## Task statement
Begin at the line containing "é de la peau, des" and give again every line to the end of the records, exactly, without the pictures.

## Saved entries
•••••
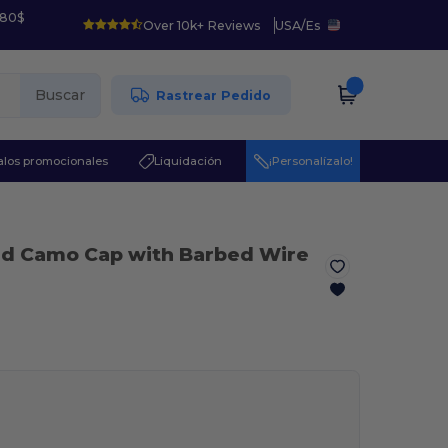
 80$
Over 10k+ Reviews
USA
/
Es
Buscar
Rastrear Pedido
los promocionales
Liquidación
¡Personalízalo!
ed Camo Cap with Barbed Wire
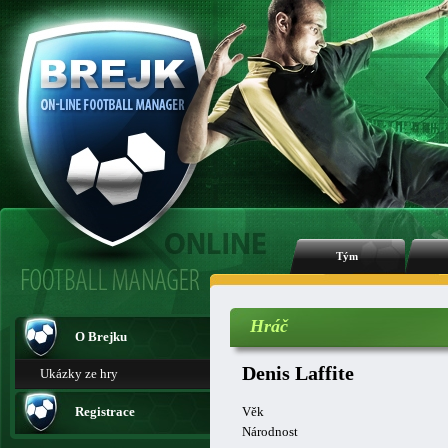
Tým
Hráč
O Brejku
Denis Laffite
Ukázky ze hry
Registrace
Věk
Národnost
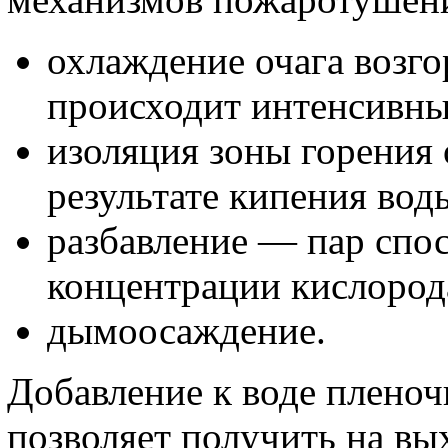
охлаждение очага возг
происходит интенсивный
изоляция зоны горения 
результате кипения вод
разбавление — пар спо
концентрации кислорода
дымоосаждение.
Добавление к воде пленоч
позволяет получить на вы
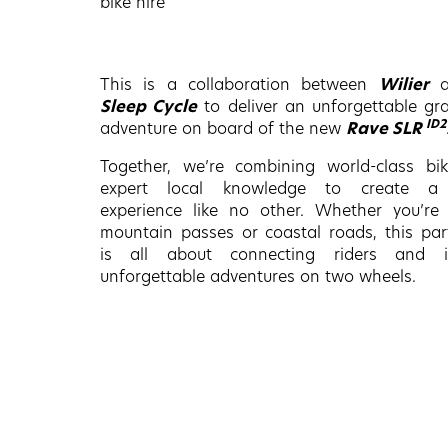
bike hire
This is a collaboration between
Wilier
a
Sleep Cycle
to deliver an unforgettable gra
ID2
adventure on board of the new
Rave SLR
Together, we’re combining world-class bi
expert local knowledge to create a 
experience like no other. Whether you’re
mountain passes or coastal roads, this par
is all about connecting riders and in
unforgettable adventures on two wheels.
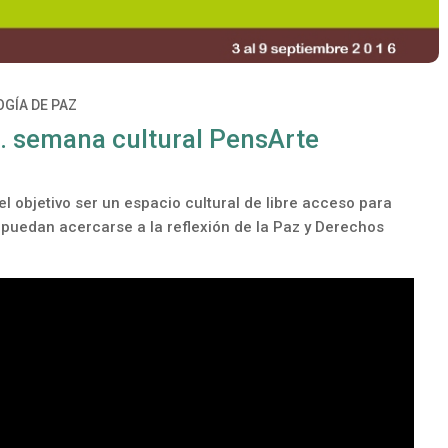
GÍA DE PAZ
5a. semana cultural PensArte
el objetivo ser un espacio cultural de libre acceso para
s puedan acercarse a la reflexión de la Paz y Derechos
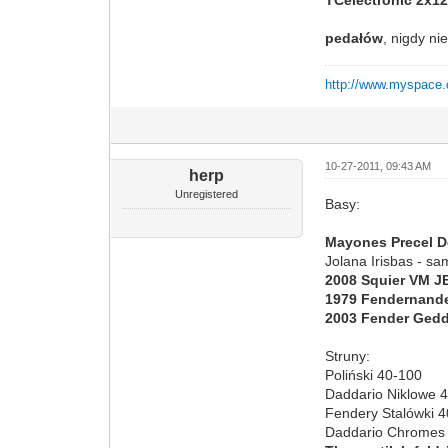
pedałów
, nigdy n
http://www.myspac
10-27-2011, 09:43 AM
herp
Unregistered
Basy:
Mayones Precel De
Jolana Irisbas - sam
2008 Squier VM JB
1979 Fendernande
2003 Fender Gedd
Struny:
Poliński 40-100
Daddario Niklowe 
Fendery Stalówki 
Daddario Chromes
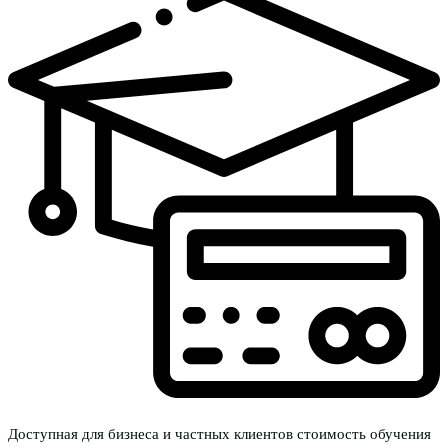
Доступная для бизнеса и частных клиентов стоимость обучения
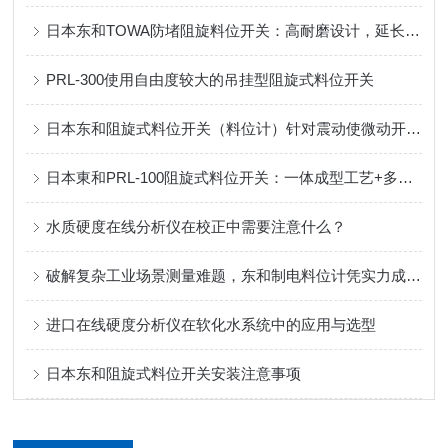
日本东和TOWA防堵阻旋料位开关：高耐磨设计，延长设备使用寿命
PRL-300使用自由度较大的吊挂型阻旋式料位开关
日本东和阻旋式料位开关（料位计）针对震动使微动开关损坏的解决方案
日本東和PRL-100阻旋式料位开关：一体成型工艺+多重密封，定义可靠防护！
水质硬度在线分析仪在校正中需要注意什么？
破解复杂工业场景测量难题，东和制电料位计凭实力成为可靠选择
进口在线硬度分析仪在软化水系统中的应用与选型
日本东和阻旋式料位开关安装注意事项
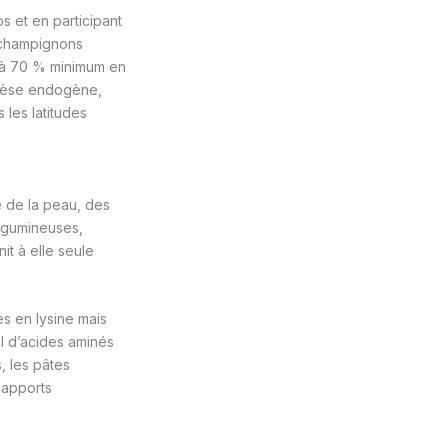
s et en participant
s champignons
r à 70 % minimum en
nthèse endogène,
les latitudes
é de la peau, des
légumineuses,
it à elle seule
es en lysine mais
l d’acides aminés
, les pâtes
 apports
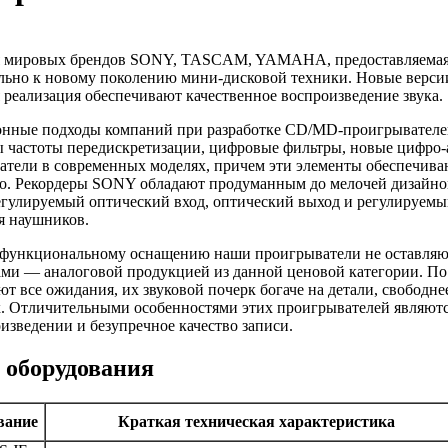
 мировых брендов SONY, TASCAM, YAMAHA, предоставляемая н
льно к новому поколению мини-дисковой техники. Новые верси
 реализация обеспечивают качественное воспроизведение звука.
нные подходы компаний при разработке CD/MD-проигрывателей
ы частоты передискретизации, цифровые фильтры, новые цифро
атели в современных моделях, причем эти элементы обеспечиваю
го. Рекордеры SONY обладают продуманным до мелочей дизайн
егулируемый оптический вход, оптический выход и регулируем
я наушников.
 функциональному оснащению наши проигрыватели не оставляю
ми — аналоговой продукцией из данной ценовой категории. По
т все ожидания, их звуковой почерк богаче на детали, свободне
. Отличительными особенностями этих проигрывателей являютс
изведении и безупречное качество записи.
 оборудования
вание
Краткая техническая характеристика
•••••
## Answer to the problem
é de la peau, des
légumineuses,
it à elle seule
es en lysine mais
l d’acides aminés
, les pâtes
 apports
 мировых брендов SONY, TASCAM, YAMAHA, предоставляемая н
льно к новому поколению мини-дисковой техники. Новые верси
 реализация обеспечивают качественное воспроизведение звука.
нные подходы компаний при разработке CD/MD-проигрывателей
ы частоты передискретизации, цифровые фильтры, новые цифро
атели в современных моделях, причем эти элементы обеспечиваю
го. Рекордеры SONY обладают продуманным до мелочей дизайн
егулируемый оптический вход, оптический выход и регулируем
я наушников.
 функциональному оснащению наши проигрыватели не оставляю
ми — аналоговой продукцией из данной ценовой категории. По
т все ожидания, их звуковой почерк богаче на детали, свободне
. Отличительными особенностями этих проигрывателей являютс
изведении и безупречное качество записи.
 оборудования
вание
Краткая техническая характеристика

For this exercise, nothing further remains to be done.